Il ministro della Cultura, Alessandro Giuli, afferma: “apprendo con dolore della scomparsa del collega e amico Roberto Arditti. Perdiamo un intellettuale, giornalista di valore e importante punto di riferimento nella comunicazione politica e istituzionale. Con la direzione de Il Tempo, con il progetto editoriale Formiche, Arditti è stato tra i protagonisti più stimati nel mondo dell’informazione.

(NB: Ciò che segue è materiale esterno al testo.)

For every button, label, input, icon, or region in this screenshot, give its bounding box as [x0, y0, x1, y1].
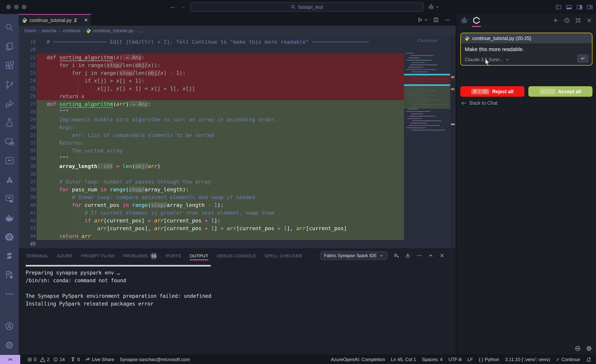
back-to-chat-link[interactable]: Back to Chat [461, 100, 498, 106]
panel-tab-prompt-flow[interactable]: PROMPT FLOW [81, 249, 114, 262]
accept-all-button[interactable]: ⌘⇧⏎ Accept all [528, 86, 593, 97]
code-line-27[interactable]: 27def sorting_algorithm(arr) → Any: [19, 100, 456, 108]
edit-card-body[interactable]: Make this more readable. Claude 3.5 Sonn… [461, 43, 592, 65]
language-status[interactable]: { } Python [479, 357, 499, 362]
output-channel-select[interactable]: Fabric Synapse Spark IDE [320, 251, 387, 260]
breadcrumb-item[interactable]: continue_tutorial.py [93, 28, 133, 33]
output-content[interactable]: Preparing synapse pyspark env … /bin/sh:… [19, 262, 456, 355]
problems-status[interactable]: 0 2 14 [27, 357, 65, 362]
code-line-41[interactable]: 41 # If current element is greater than … [19, 209, 456, 217]
close-panel-icon[interactable] [586, 17, 592, 23]
split-editor-icon[interactable] [433, 17, 439, 23]
reject-all-button[interactable]: ⌘⇧⌫ Reject all [460, 86, 524, 97]
code-line-35[interactable]: 35 array_length: int = len(obj/arr) [19, 162, 456, 170]
code-line-38[interactable]: 38 for pass_num in range(stop/array_leng… [19, 186, 456, 193]
feedback-icon[interactable] [575, 345, 581, 352]
terraform-cloud-icon[interactable] [0, 189, 19, 208]
code-line-19[interactable]: 19# ───────────────── Edit [Cmd/Ctrl + I… [19, 38, 456, 46]
code-line-36[interactable]: 36 [19, 170, 456, 178]
explorer-icon[interactable] [0, 37, 19, 56]
submit-enter-button[interactable]: ↵ [577, 54, 589, 63]
minimap[interactable]: Continue [404, 36, 450, 249]
tab-continue-tutorial[interactable]: continue_tutorial.py 2 ✕ [19, 14, 91, 26]
customize-layout-icon[interactable] [587, 4, 593, 10]
ports-status[interactable]: 0 [70, 357, 80, 362]
code-line-43[interactable]: 43 arr[current_pos], arr[current_pos + 1… [19, 225, 456, 232]
code-line-30[interactable]: 30 Args: [19, 124, 456, 131]
code-editor[interactable]: 19# ───────────────── Edit [Cmd/Ctrl + I… [19, 36, 456, 249]
copilot-menu[interactable] [428, 3, 439, 10]
code-line-20[interactable]: 20 [19, 46, 456, 54]
editor-more-actions-icon[interactable] [444, 17, 450, 23]
command-center-search[interactable]: fastapi_test [190, 2, 424, 12]
account-icon[interactable] [0, 317, 19, 336]
close-panel-icon[interactable] [439, 253, 445, 258]
code-line-23[interactable]: 23 for j in range(stop/len(obj/x) - 1): [19, 69, 456, 77]
live-share-status[interactable]: Live Share [85, 357, 114, 362]
code-line-34[interactable]: 34 """ [19, 155, 456, 162]
breadcrumb-item[interactable]: sascha [42, 28, 56, 33]
code-line-26[interactable]: 26 return x [19, 93, 456, 100]
search-icon[interactable] [0, 18, 19, 37]
synapse-spark-icon[interactable] [0, 246, 19, 265]
run-debug-icon[interactable] [0, 94, 19, 113]
remote-indicator[interactable]: >< [0, 355, 20, 364]
code-line-32[interactable]: 32 Returns: [19, 139, 456, 147]
python-interpreter-status[interactable]: 3.11.10 ('.venv': venv) [505, 357, 550, 362]
docker-icon[interactable] [0, 208, 19, 227]
model-select[interactable]: Claude 3.5 Sonn... [465, 57, 510, 62]
remote-explorer-icon[interactable] [0, 132, 19, 151]
breadcrumb-item[interactable]: .continue [62, 28, 81, 33]
more-icon[interactable] [0, 284, 19, 303]
azure-openai-status[interactable]: AzureOpenAI: Completion [331, 357, 385, 362]
azure-icon[interactable] [0, 170, 19, 189]
toggle-primary-sidebar-icon[interactable] [555, 4, 562, 10]
scrollbar-thumb[interactable] [451, 124, 455, 125]
forward-arrow-icon[interactable]: → [180, 3, 186, 10]
cursor-position-status[interactable]: Ln 45, Col 1 [391, 357, 416, 362]
code-line-42[interactable]: 42 if arr[current_pos] > arr[current_pos… [19, 217, 456, 225]
run-button[interactable] [417, 17, 428, 23]
panel-more-actions-icon[interactable] [416, 253, 422, 259]
edit-card-header[interactable]: continue_tutorial.py (20-25) [461, 33, 592, 43]
tab-close-icon[interactable]: ✕ [84, 17, 88, 23]
panel-tab-ports[interactable]: PORTS [166, 249, 181, 262]
extensions-icon[interactable] [0, 56, 19, 75]
code-line-29[interactable]: 29 Implements bubble sort algorithm to s… [19, 116, 456, 124]
traffic-light-minimize[interactable] [14, 5, 19, 9]
code-line-33[interactable]: 33 The sorted array [19, 147, 456, 155]
testing-beaker-icon[interactable] [0, 113, 19, 132]
source-control-icon[interactable] [0, 75, 19, 94]
panel-tab-debug-console[interactable]: DEBUG CONSOLE [217, 249, 256, 262]
code-line-44[interactable]: 44 return arr [19, 232, 456, 240]
code-line-28[interactable]: 28 """ [19, 108, 456, 116]
cpp-tools-icon[interactable] [0, 265, 19, 284]
settings-gear-icon[interactable] [0, 336, 19, 355]
panel-tab-spell-checker[interactable]: SPELL CHECKER [265, 249, 302, 262]
code-line-45[interactable]: 45 [19, 240, 456, 248]
synapse-account-status[interactable]: Synapse:saschac@microsoft.com [120, 357, 190, 362]
breadcrumb-item[interactable]: Users [24, 28, 36, 33]
new-session-icon[interactable] [552, 17, 559, 23]
panel-tab-azure[interactable]: AZURE [57, 249, 73, 262]
continue-status[interactable]: ✓ Continue [556, 357, 580, 362]
code-line-21[interactable]: 21def sorting_algorithm(x) → Any: [19, 54, 456, 61]
code-line-24[interactable]: 24 if x[j] > x[j + 1]: [19, 77, 456, 85]
traffic-light-close[interactable] [6, 5, 11, 9]
history-icon[interactable] [564, 17, 570, 23]
toggle-secondary-sidebar-icon[interactable] [576, 4, 583, 10]
terraform-icon[interactable] [0, 151, 19, 170]
indentation-status[interactable]: Spaces: 4 [422, 357, 443, 362]
code-line-37[interactable]: 37 # Outer loop: number of passes throug… [19, 178, 456, 186]
maximize-panel-icon[interactable] [428, 253, 433, 258]
continue-logo-icon[interactable] [473, 14, 480, 27]
clear-output-icon[interactable] [394, 253, 399, 259]
fullscreen-icon[interactable] [575, 17, 581, 23]
eol-status[interactable]: LF [468, 357, 473, 362]
panel-tab-problems[interactable]: PROBLEMS16 [123, 249, 157, 262]
back-arrow-icon[interactable]: ← [170, 3, 176, 10]
code-line-22[interactable]: 22 for i in range(stop/len(obj/x)): [19, 61, 456, 69]
code-line-25[interactable]: 25 x[j], x[j + 1] = x[j + 1], x[j] [19, 85, 456, 93]
panel-tab-terminal[interactable]: TERMINAL [26, 249, 49, 262]
traffic-light-zoom[interactable] [22, 5, 26, 9]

Il mio più sentito cordoglio alla famiglia e a quanti gli hanno voluto bene”.

“La morte di Roberto Arditti lascia un vuoto rilevante nel mondo del giornalismo italiano – dicono i vicepresidenti di Italia Viva Davide Faraone ed Enrico BorghiIn un dibattito pubblico dominato da superficialità e un generale imbarbarimento, la sua voce autorevole e sempre rigorosa rappresentava un punto di riferimento fatto di equilibrio e pacatezza. Tutto questo senza rinunciare a uno stile diretto e alle posizioni nette di chi è animato da una passione civile. La sua è un’assenza che si farà sentire”, concludono.